-- GIVEN ENTRIES follows --

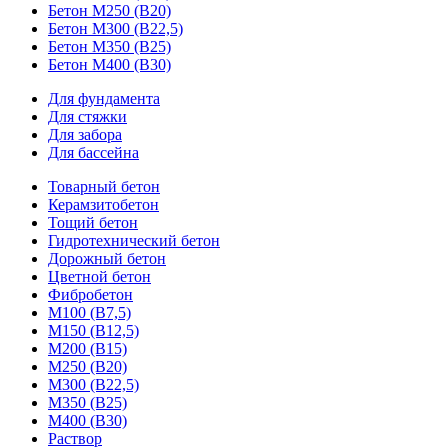
Бетон М250 (В20)
Бетон М300 (В22,5)
Бетон М350 (В25)
Бетон М400 (В30)
Для фундамента
Для стяжки
Для забора
Для бассейна
Товарный бетон
Керамзитобетон
Тощий бетон
Гидротехнический бетон
Дорожный бетон
Цветной бетон
Фибробетон
М100 (В7,5)
М150 (В12,5)
М200 (В15)
М250 (В20)
М300 (В22,5)
М350 (В25)
М400 (В30)
Раствор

-- GIVEN ENTRIES concluded --

PROBLEM DESCRIPTION
Start at the line containing "Бетон М350 (В25)" and print each line exactly until the listing ends, keeping the final line too.

SOLUTION
Бетон М350 (В25)
Бетон М400 (В30)
Для фундамента
Для стяжки
Для забора
Для бассейна
Товарный бетон
Керамзитобетон
Тощий бетон
Гидротехнический бетон
Дорожный бетон
Цветной бетон
Фибробетон
М100 (В7,5)
М150 (В12,5)
М200 (В15)
М250 (В20)
М300 (В22,5)
М350 (В25)
М400 (В30)
Раствор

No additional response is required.